- **What you have to do**
Copy, in full, each line of the material that holds the word "için".

- **Given data**

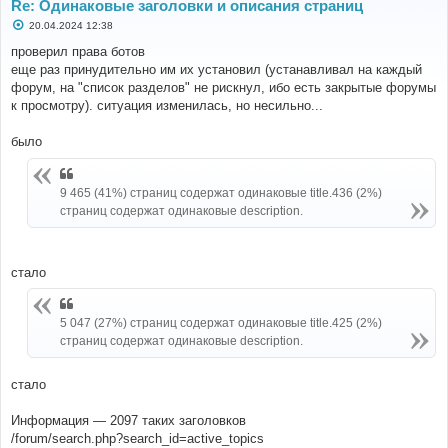
Re: Одинаковые заголовки и описания страниц
С
20.04.2024 12:38
о
о
проверил права ботов
б
еще раз принудительно им их установил (устанавливал на каждый
щ
е
форум, на "список разделов" не рискнул, ибо есть закрытые форумы
н
к просмотру). ситуация изменилась, но несильно...
и
е
было
9 465 (41%) страниц содержат одинаковые title.436 (2%)
страниц содержат одинаковые description.
стало
5 047 (27%) страниц содержат одинаковые title.425 (2%)
страниц содержат одинаковые description.
стало
Информация — 2097 таких заголовков
/forum/search.php?search_id=active_topics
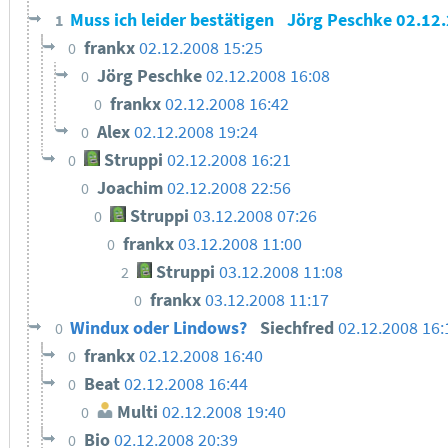
Muss ich leider bestätigen
Jörg Peschke
02.12
1
frankx
02.12.2008 15:25
0
Jörg Peschke
02.12.2008 16:08
0
frankx
02.12.2008 16:42
0
Alex
02.12.2008 19:24
0
Struppi
02.12.2008 16:21
0
Joachim
02.12.2008 22:56
0
Struppi
03.12.2008 07:26
0
frankx
03.12.2008 11:00
0
Struppi
03.12.2008 11:08
2
frankx
03.12.2008 11:17
0
Windux oder Lindows?
Siechfred
02.12.2008 16
0
frankx
02.12.2008 16:40
0
Beat
02.12.2008 16:44
0
Multi
02.12.2008 19:40
0
Bio
02.12.2008 20:39
0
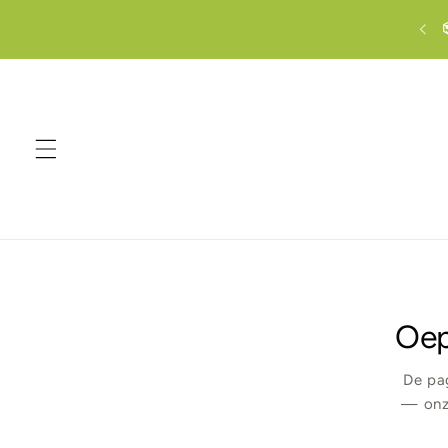
Meteen
naar de
elle verzending vanuit ons magazijn in Nederland
content
Oep
De pag
— onze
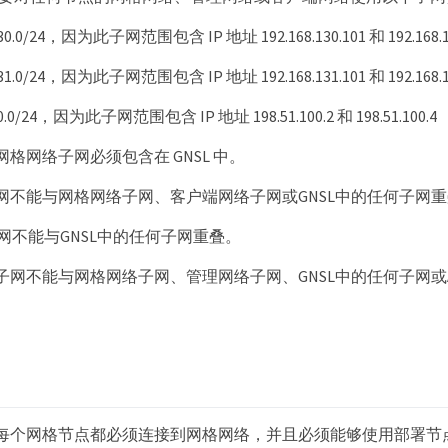
.130.0/24，因为此子网范围包含 IP 地址 192.168.130.101 和 192.168.1
.131.0/24，因为此子网范围包含 IP 地址 192.168.131.101 和 192.168.1
100.0/24，因为此子网范围包含 IP 地址 198.51.100.2 和 198.51.100.4
格网络子网必须包含在 GNSL 中。
网不能与网格网络子网、客户端网络子网或GNSL中的任何子网
子网不能与GNSL中的任何子网重叠。
子网不能与网格网络子网、管理网络子网、GNSL中的任何子网或A
每个网格节点都必须连接到网格网络，并且必须能够使用部署节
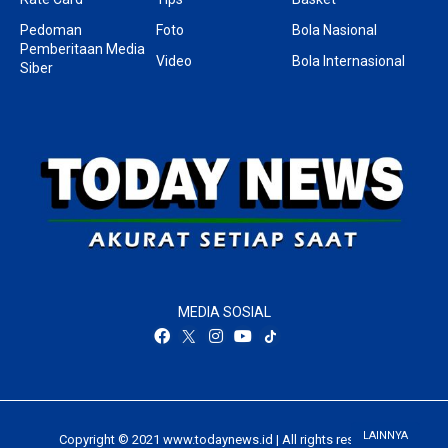
Pedoman
Foto
Bola Nasional
Pemberitaan Media
Video
Bola Internasional
Siber
MEDIA SOSIAL
LAINNYA
Copyright © 2021 www.todaynews.id | All rights reserved.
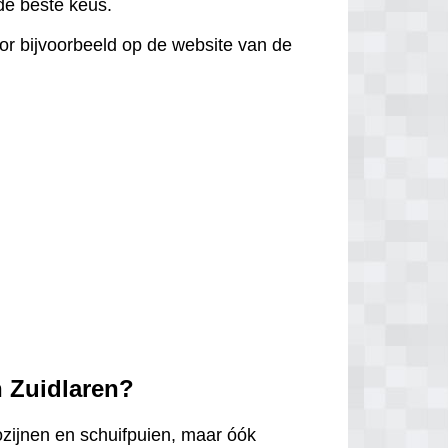
 de beste keus.
door bijvoorbeeld op de website van de
n Zuidlaren?
ozijnen en schuifpuien, maar óók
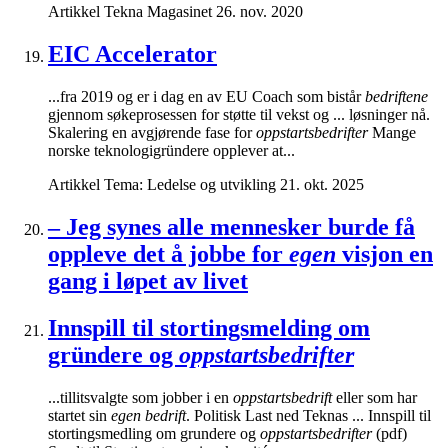
Artikkel
Tekna Magasinet
26. nov. 2020
EIC Accelerator
...fra 2019 og er i dag en av EU Coach som bistår
bedriftene
gjennom søkeprosessen for støtte til vekst og ... løsninger nå.
Skalering en avgjørende fase for
oppstartsbedrifter
Mange
norske teknologigründere opplever at...
Artikkel
Tema: Ledelse og utvikling
21. okt. 2025
– Jeg synes alle mennesker burde få
oppleve det å jobbe for
egen
visjon en
gang i løpet av livet
Innspill til stortingsmelding om
gründere og
oppstartsbedrifter
...tillitsvalgte som jobber i en
oppstartsbedrift
eller som har
startet sin
egen bedrift
. Politisk Last ned Teknas ... Innspill til
stortingsmedling om grundere og
oppstartsbedrifter
(pdf)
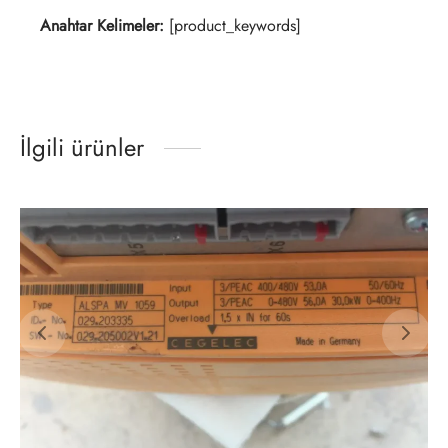
Anahtar Kelimeler:
[product_keywords]
İlgili ürünler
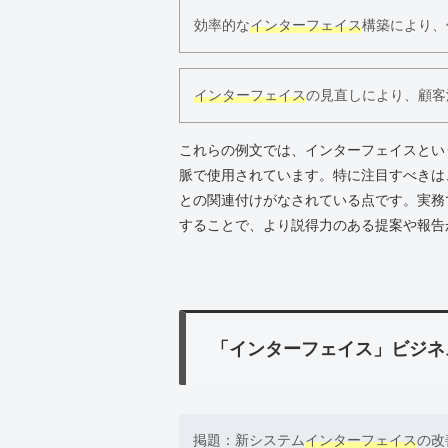
効率的な
インターフェイス
構築により、
インターフェイス
の見直しにより、顧客
これらの例文では、インターフェイスとい
脈で使用されています。特に注目すべきは
との関連付けがなされている点です。実務
することで、より説得力のある提案や報告
「インターフェイス」ビジネ
掲題：新システム
インターフェイス
の改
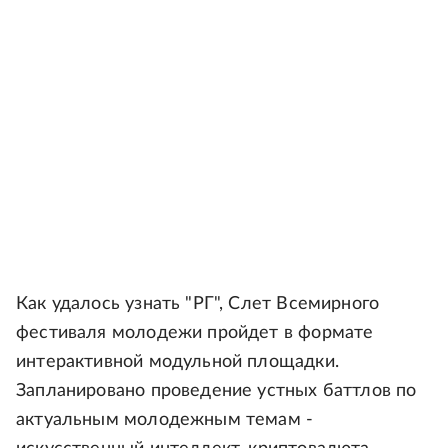
Как удалось узнать "РГ", Слет Всемирного
фестиваля молодежи пройдет в формате
интерактивной модульной площадки.
Запланировано проведение устных баттлов по
актуальным молодежным темам -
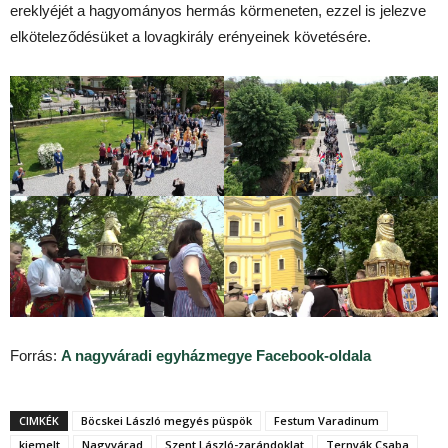
ereklyéjét a hagyományos hermás körmeneten, ezzel is jelezve
elköteleződésüket a lovagkirály erényeinek követésére.
Forrás:
A nagyváradi egyházmegye Facebook-oldala
CIMKÉK
Böcskei László megyés püspök
Festum Varadinum
kiemelt
Nagyvárad
Szent László-zarándoklat
Ternyák Csaba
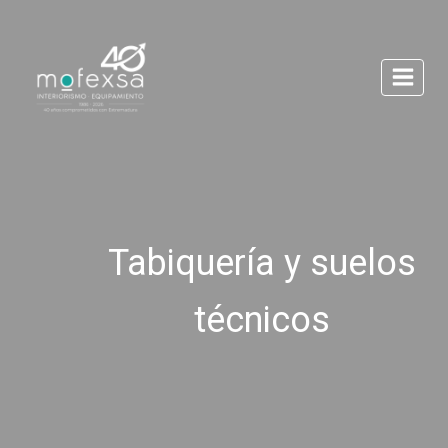
Saltar
al
contenido
Tabiquería y suelos
técnicos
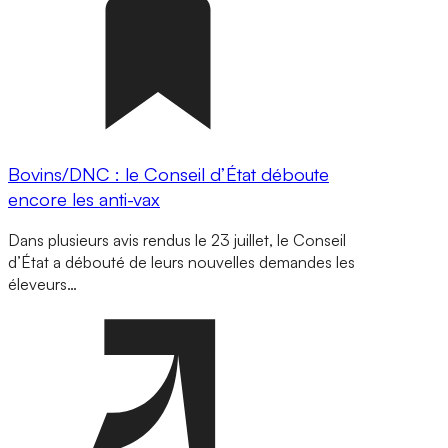
Bovins/DNC : le Conseil d’État déboute
encore les anti-vax
Dans plusieurs avis rendus le 23 juillet, le Conseil
d’État a débouté de leurs nouvelles demandes les
éleveurs…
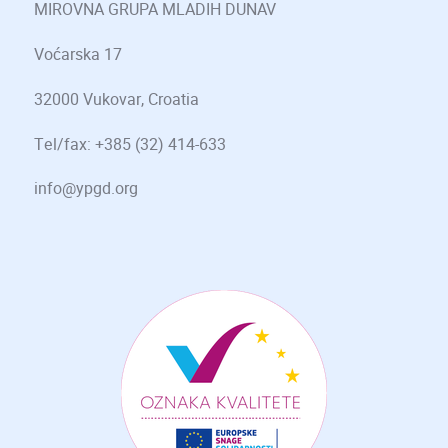
MIROVNA GRUPA MLADIH DUNAV
Voćarska 17
32000 Vukovar, Croatia
Tel/fax: +385 (32) 414-633
info@ypgd.org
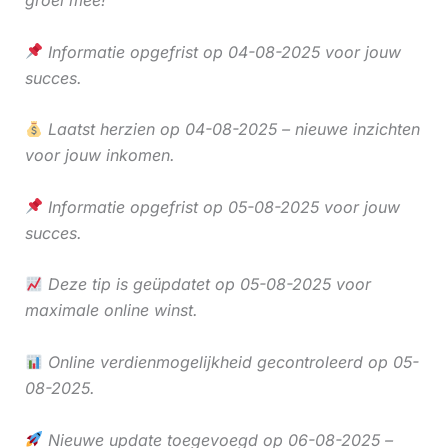
groei mee!
Informatie opgefrist op 04-08-2025 voor jouw
succes.
Laatst herzien op 04-08-2025 – nieuwe inzichten
voor jouw inkomen.
Informatie opgefrist op 05-08-2025 voor jouw
succes.
Deze tip is geüpdatet op 05-08-2025 voor
maximale online winst.
Online verdienmogelijkheid gecontroleerd op 05-
08-2025.
Nieuwe update toegevoegd op 06-08-2025 –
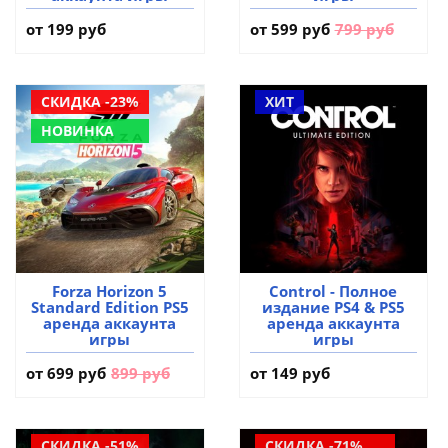
от 199 руб
от
599 руб
799 руб
СКИДКА -23%
ХИТ
НОВИНКА
Forza Horizon 5
Control - Полное
Standard Edition PS5
издание PS4 & PS5
аренда аккаунта
аренда аккаунта
игры
игры
от
699 руб
899 руб
от 149 руб
СКИДКА -51%
СКИДКА -71%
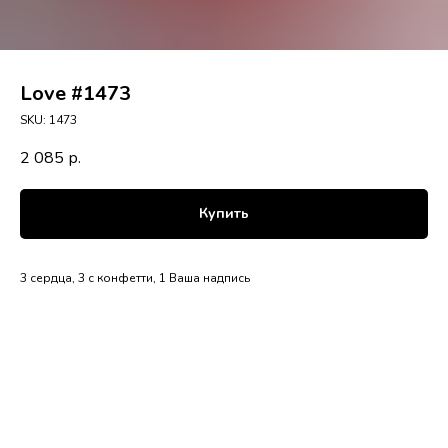
Love #1473
SKU:
1473
2 085
р.
Купить
3 сердца, 3 с конфетти, 1 Ваша надпись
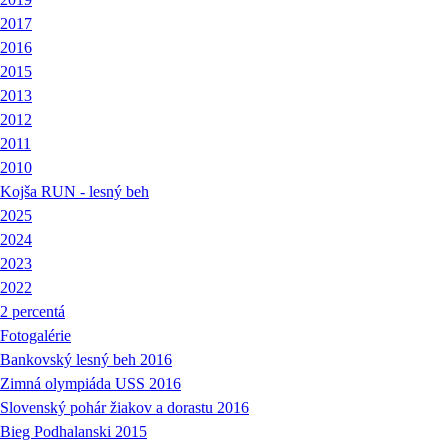
2017
2016
2015
2013
2012
2011
2010
Kojša RUN - lesný beh
2025
2024
2023
2022
2 percentá
Fotogalérie
Bankovský lesný beh 2016
Zimná olympiáda USS 2016
Slovenský pohár žiakov a dorastu 2016
Bieg Podhalanski 2015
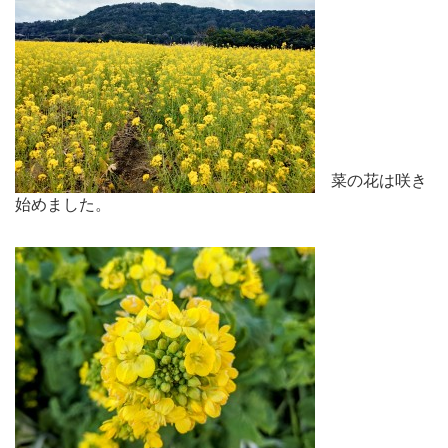
菜の花は咲き
始めました。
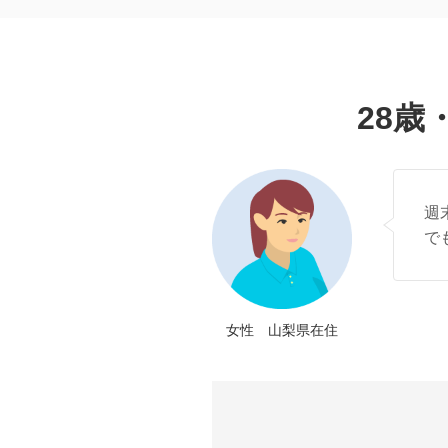
28歳
週
で
女性 山梨県在住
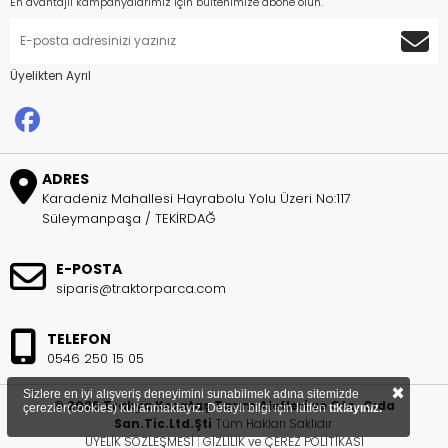
En avantajlı kampanyalarımız için bültenimize abone olun.
Üyelikten Ayrıl
ADRES
Karadeniz Mahallesi Hayrabolu Yolu Üzeri No:117
Süleymanpaşa / TEKİRDAĞ
E-POSTA
siparis@traktorparca.com
TELEFON
0546 250 15 05
×
Sizlere en iyi alışveriş deneyimini sunabilmek adına sitemizde
© 2026 Trakya Karataş Tarım Aletleri ve Oto. Gıda
çerezler(cookies) kullanmaktayız. Detaylı bilgi için lütfen
tıklayınız.
San.Tic.Ltd.Şti
Tüm Hakları Saklıdır.
ÜYELİK SÖZLEŞMESİ
|
GİZLİLİK ve ÇEREZ POLİTİKASI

- **Problem solution**
En avantajlı kampanyalarımız için bültenimize abone olun.
çerezler(cookies) kullanmaktayız. Detaylı bilgi için lütfen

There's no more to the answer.